§ INSTRUCTIONS FOR THE TASK: Write out each entry below exactly; the images do not belong in your copy.

(PROVIDED RECORDS)

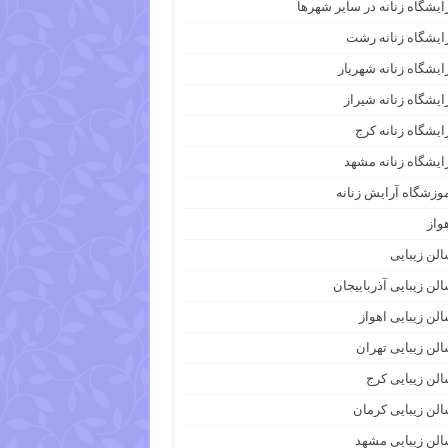
ایشگاه زنانه در سایر شهرها
ایشگاه زنانه رشت
ایشگاه زنانه شهریار
ایشگاه زنانه شیراز
ایشگاه زنانه کرج
ایشگاه زنانه مشهد
وزشگاه آرایش زنانه
واز
لن زیبایی
لن زیبایی آذرباییجان
لن زیبایی اهواز
لن زیبایی تهران
لن زیبایی کرج
لن زیبایی کرمان
لن زیبایی مشهد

(End PROVIDED RECORDS)

§ SOLUTION:
ایشگاه زنانه در سایر شهرها
ایشگاه زنانه رشت
ایشگاه زنانه شهریار
ایشگاه زنانه شیراز
ایشگاه زنانه کرج
ایشگاه زنانه مشهد
وزشگاه آرایش زنانه
واز
لن زیبایی
لن زیبایی آذرباییجان
لن زیبایی اهواز
لن زیبایی تهران
لن زیبایی کرج
لن زیبایی کرمان
لن زیبایی مشهد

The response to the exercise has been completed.